Par ailleurs, l’hypothèse de calcul pour la résorption du déficit estime l’éradication des bidonvilles à fin 2014. Nécessitant un travail de longue haleine, le relogement du tiers des habitants des maisons menaçant ruine se fera sur 10 ans en résorbant le reste autrement. Les estimations de l’inspection de l’habitat imaginent la réduction de moitié de la cohabitation sur 10 ans, soit grosso modo un besoin annuel correspondant au déficit de 4.300 logements.
Ceci étant, des terrains de 1.000 ha ont été identifiés à Fès et 39ha à Sefrou comme zones susceptibles de recevoir l’habitat social. L’urbanisation de ces zones permettra à terme de loger près de 1,2 million de personnes. En attendant, des 63 projets conventionnés pour la réalisation de 60.548 unités, seuls 36 sont autorisés. 33 d’entre eux sont maintenus et en cours de réalisation. Ces projets devront générer la construction de 18.136 logements sociaux dont 14.639 situés à Fès.
A noter que le taux des unités mises en chantier et le taux de réalisation varient. Pour Benbassou, «trois projets sont réalisés à 100%. Pour le reste (30), l’état d’avancement varie de 3% à 85%, avec 12 projets réalisés à plus de 50%». «Nous avons recensé 2.176 logements achevés qui représentent 11% des logements prévisionnels de la région et 13% des logements prévisionnels à Fès», souligne-t-il. Et de poursuivre: «9 projets sont en cours d’autorisation pour la construction de 5.872 unités de plus».

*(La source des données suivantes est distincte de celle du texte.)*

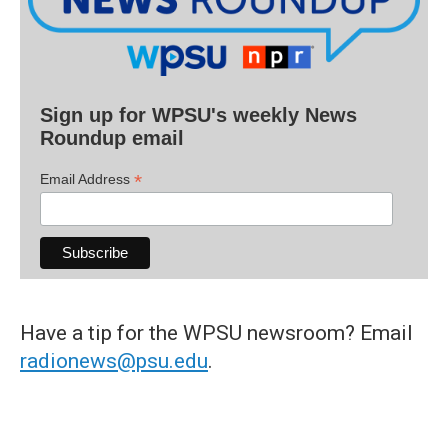
Sign up for WPSU's weekly News
Roundup email
*
Email Address
Have a tip for the WPSU newsroom? Email
radionews@psu.edu
.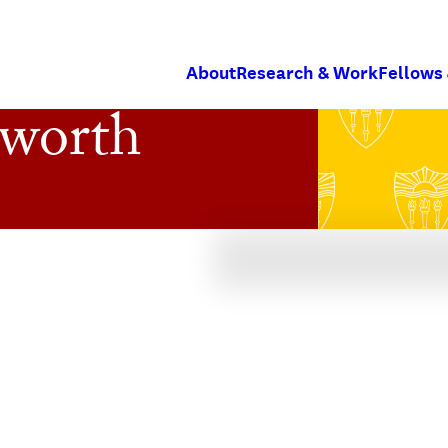
About
Research & Work
Fellows
sworth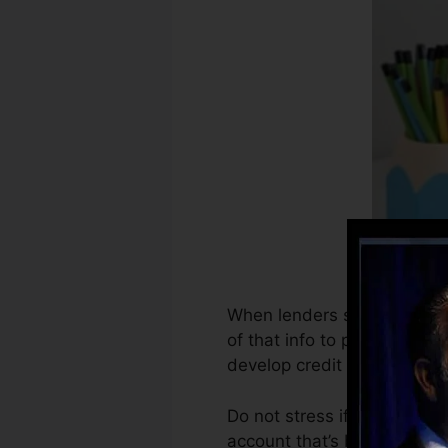
When lenders start reportin
of that info to produce cre
develop credit rating.
Do not stress if you can’t g
account that’s been opened 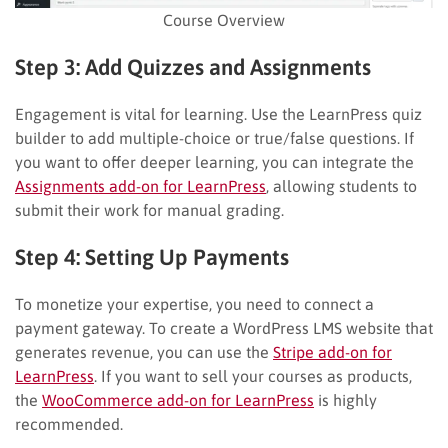
Course Overview
Step 3: Add Quizzes and Assignments
Engagement is vital for learning. Use the LearnPress quiz
builder to add multiple-choice or true/false questions. If
you want to offer deeper learning, you can integrate the
Assignments add-on for LearnPress
, allowing students to
submit their work for manual grading.
Step 4: Setting Up Payments
To monetize your expertise, you need to connect a
payment gateway. To create a WordPress LMS website that
generates revenue, you can use the
Stripe add-on for
LearnPress
. If you want to sell your courses as products,
the
WooCommerce add-on for LearnPress
is highly
recommended.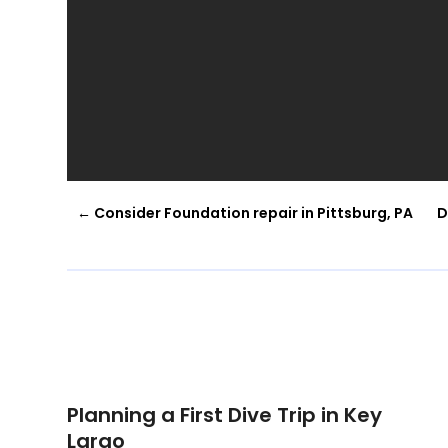
←
Consider Foundation repair in Pittsburg, PA
D
Planning a First Dive Trip in Key
Largo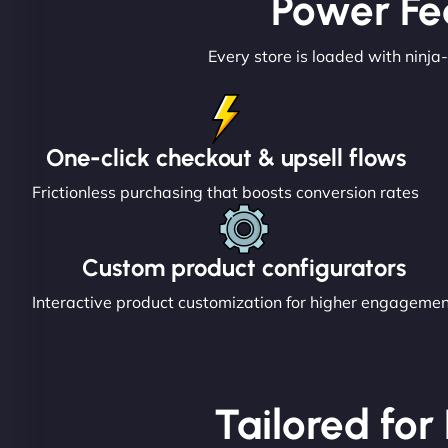
Power Fe
Every store is loaded with ninja-
One-click checkout & upsell flows
Frictionless purchasing that boosts conversion rates
Custom product configurators
Interactive product customization for higher engageme
Tailored for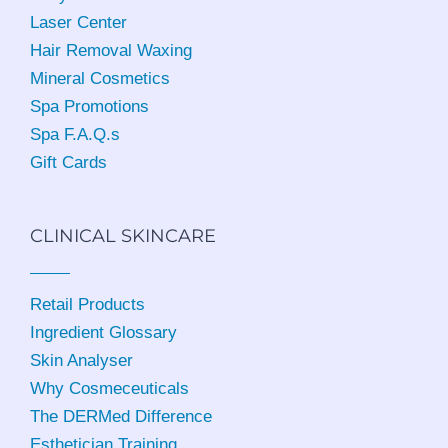
Laser Center
Hair Removal Waxing
Mineral Cosmetics
Spa Promotions
Spa F.A.Q.s
Gift Cards
CLINICAL SKINCARE
Retail Products
Ingredient Glossary
Skin Analyser
Why Cosmeceuticals
The DERMed Difference
Esthetician Training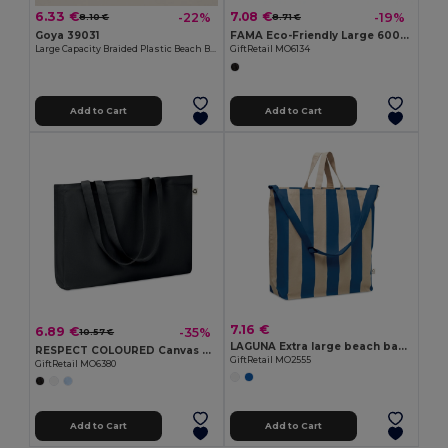
6.33 €
7.08 €
-22%
-19%
8.10 €
8.71 €
Goya 39031
FAMA Eco-Friendly Large 600D RPET Shopping and Beach Bag
Large Capacity Braided Plastic Beach Bag COAST
GiftRetail MO6134
Add to Cart
Add to Cart
7.16 €
6.89 €
-35%
10.57 €
LAGUNA Extra large beach bag 280gr/m²
RESPECT COLOURED Canvas Recycled bag 280 gr/m²
GiftRetail MO2555
GiftRetail MO6380
Add to Cart
Add to Cart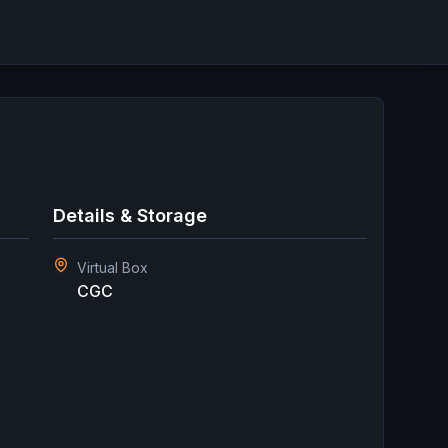
Details & Storage
Virtual Box
CGC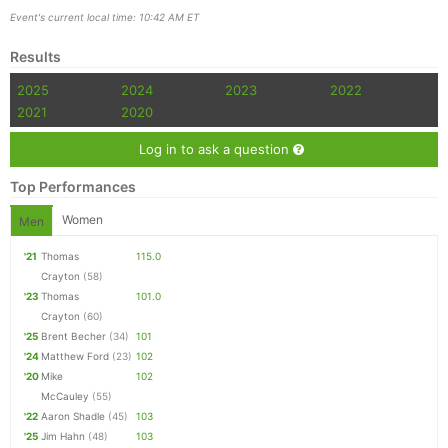
Event's current local time: 10:42 AM ET
Results
2025
2024
2023
2022
2021
2020
Log in to ask a question
Top Performances
Women
Men
'21
Thomas
115.0
Crayton
(58)
'23
Thomas
101.0
Crayton
(60)
'25
Brent Becher
(34)
101
'24
Matthew Ford
(23)
102
'20
Mike
102
McCauley
(55)
'22
Aaron Shadle
(45)
103
'25
Jim Hahn
(48)
103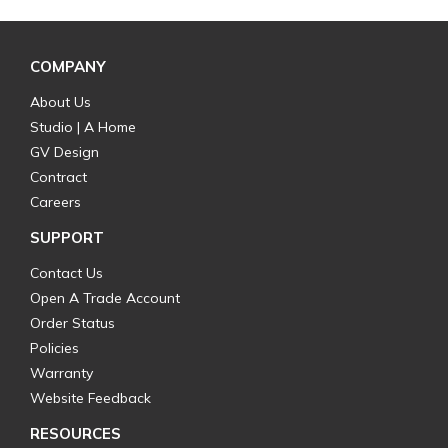
COMPANY
About Us
Studio | A Home
GV Design
Contract
Careers
SUPPORT
Contact Us
Open A Trade Account
Order Status
Policies
Warranty
Website Feedback
RESOURCES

Cependant, la commercialisation des projets finalisés ou en cours de finalisation constitue un véritable frein pour les promoteurs. Selon l’inspecteur de l’habitat, «la difficulté de la commercialisation est liée à la faible capacité de financement des ménages désireux d’acquérir un logement social». En effet, l’accès des  ménages au financement bancaire du logement auprès des banques dans le cadre du Fogarim pose problème notamment à cause de l’apport initial exigé par les banques (30%). Ce qui est en contradiction avec la convention signée par les banques. En outre, le taux d’intérêt moyen pratiqué par les banques en 2012 a été de 6,1% et la durée de prêt moyenne en 2012 est de 15 ans. L’autre contrainte concerne la réalisation des équipements socio-collectifs et l’accompagnement au niveau des projets en cours de réalisation qui se font toujours attendre. Enfin, face à la complexité  dans les procédures et les circuits d’autorisation des projets, certains promoteurs s’orientent vers l’annulation du projet ou la réduction du nombre de logements à construire et la transformation d’une partie de leurs programmes en lotissement. Face à cette situation, un comité de suivi vient d’être instauré sous la tutelle du wali. Ce comité appelle les promoteurs à réaliser les équipements contenus dans leurs projets. Il devrait entre autres simplifier les circuits et les procédures d’instruction des projets en instituant de véritables guichets uniques.